Documented specifications (each value cited to an authoritative source)
SpecificationValue
Print engineCanon SX engine (laser electrophotographic)
Print speed8 pages per minute
Resolution300 dpi, with Resolution Enhancement technology (REt)
Command languageHP PCL 5
Scalable fontsIntellifont font scaling (developed by Compugraphic, later part of Agfa); internal typefaces CG Times and Univers
Vector graphicsHP-GL/2
Launch priceUS$2,395

Sources: HP Computer Museum; Wikipedia; Wikipedia (Printer Command Language)
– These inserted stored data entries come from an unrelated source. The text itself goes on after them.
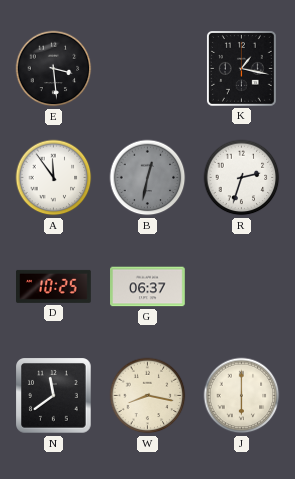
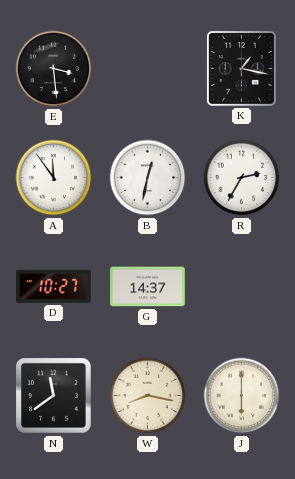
B dial: grey -> white
R: 2:33 -> 2:35
D: 10:25 -> 10:27
G: 06:37 -> 14:37
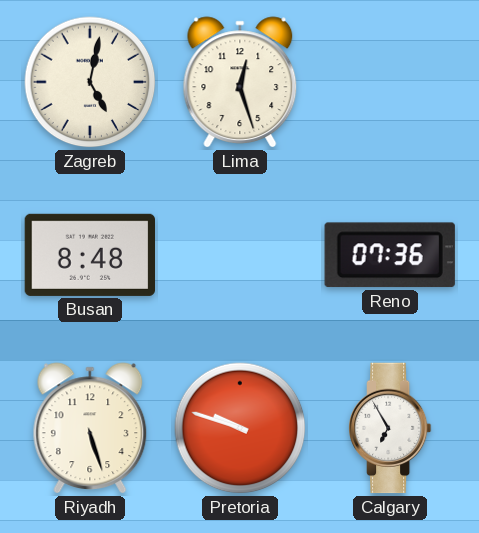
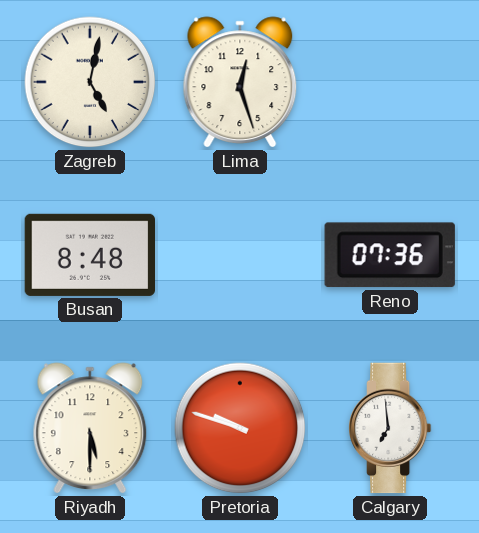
Riyadh: 5:27 -> 5:30
Calgary: 6:55 -> 6:59
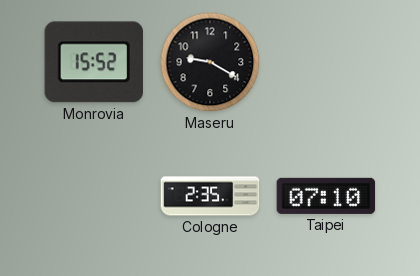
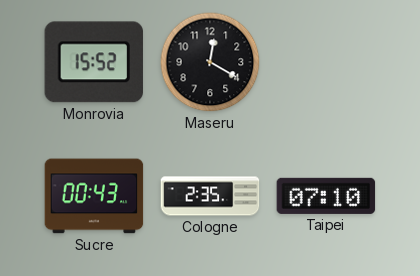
Maseru: 9:20 -> 12:20
Sucre: none -> 00:43
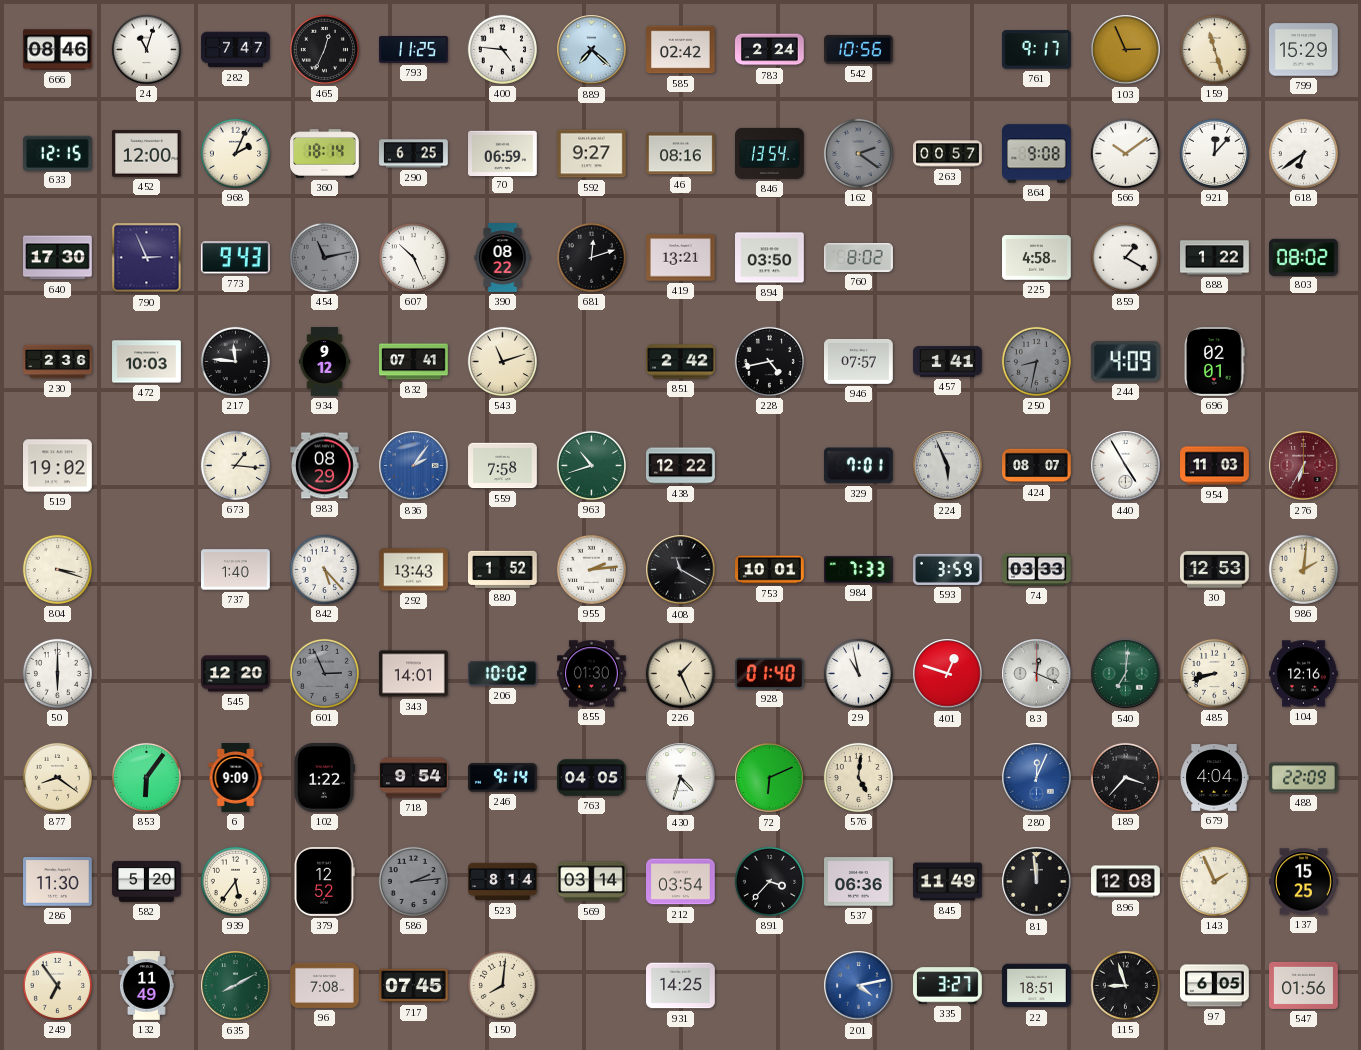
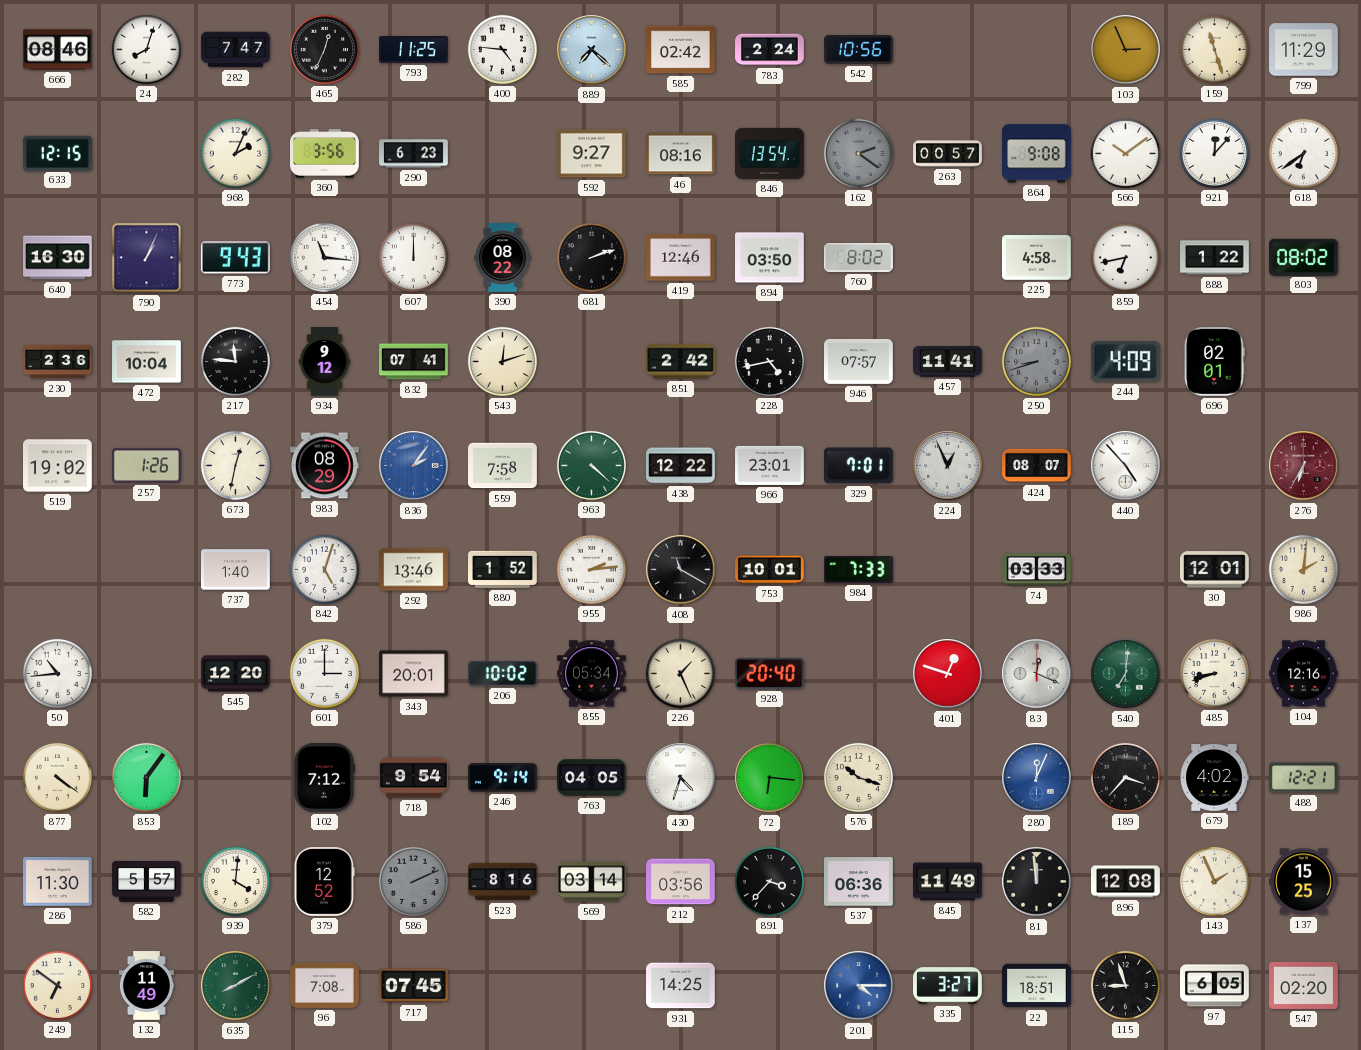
24: 11:03 -> 8:03
761: 9:17 -> none
799: 15:29 -> 11:29
452: 12:00 -> none
360: 18:14 -> 3:56
290: 6:25 -> 6:23
70: 06:59 -> none
640: 17:30 -> 16:30
790: 2:56 -> 1:04
454: 11:13 -> 11:16
454 dial: grey -> white
607: 10:26 -> 12:00
681: 12:12 -> 2:12
419: 13:21 -> 12:46
859: 1:20 -> 6:43
472: 10:03 -> 10:04
543: 11:12 -> 12:12
457: 1:41 -> 11:41
250: 8:32 -> 8:42
257: none -> 1:26
673: 1:16 -> 12:32
963: 10:42 -> 4:22
966: none -> 23:01
224: 5:56 -> 12:56
440: 4:55 -> 4:53
954: 11:03 -> none
804: 3:18 -> none
842: 5:23 -> 5:03
292: 13:43 -> 13:46
593: 3:59 -> none
30: 12:53 -> 12:01
50: 6:00 -> 10:44
601: 2:56 -> 3:00
601 dial: grey -> white
343: 14:01 -> 20:01
855: 01:30 -> 05:34
928: 01:40 -> 20:40
29: 10:58 -> none
877: 8:21 -> 4:21
6: 9:09 -> none
102: 1:22 -> 7:12
72: 6:11 -> 6:16
576: 5:01 -> 10:18
679: 4:04 -> 4:02
488: 22:09 -> 12:21
582: 5:20 -> 5:57
939: 5:36 -> 4:01
586: 2:14 -> 2:11
523: 8:14 -> 8:16
212: 03:54 -> 03:56
249: 6:54 -> 6:51
150: 8:01 -> none
201: 4:13 -> 4:15
547: 01:56 -> 02:20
Frequently asked questions

When was the HP LaserJet III introduced, and how much did it cost?
Hewlett-Packard introduced the LaserJet III in March 1990 at a launch price of US$2,395, according to Wikipedia and the HP Computer Museum.
What was Resolution Enhancement technology (REt)?
REt was a print-quality feature that adjusted the size and position of dots to smooth the edges of text and line art. The printer stayed at 300 dpi, but the HP Computer Museum says REt produced an effective resolution of near 600 dpi. It did not apply to scanned (bit-mapped) images.
What did PCL 5 add on the LaserJet III?
PCL 5 debuted on the LaserJet III in March 1990. Per Wikipedia, it added Intellifont font scaling (developed by Compugraphic, now part of Agfa), outline fonts and HP-GL/2 vector graphics, enabling scalable typefaces such as the built-in CG Times and Univers.
What print engine and speed did the LaserJet III use?
The HP Computer Museum identifies a Canon SX engine rated at eight pages per minute at 300 dpi, the same engine used in the LaserJet II.
What variants of the LaserJet III were there?
HP offered the LaserJet IIID (dual paper trays and standard duplex printing, introduced 1990) and the networked LaserJet IIISi (Canon NX engine rated at 17 pages per minute, 300 dpi, with onboard PostScript emulation). Both variants are documented by the HP Computer Museum and Wikipedia. The sources differ on the IIID's original price (US$3,595 per the museum, US$4,995 per Wikipedia); both give the IIISi's price as US$5,495 (Wikipedia dates the IIISi to March 1991, the museum to 1990).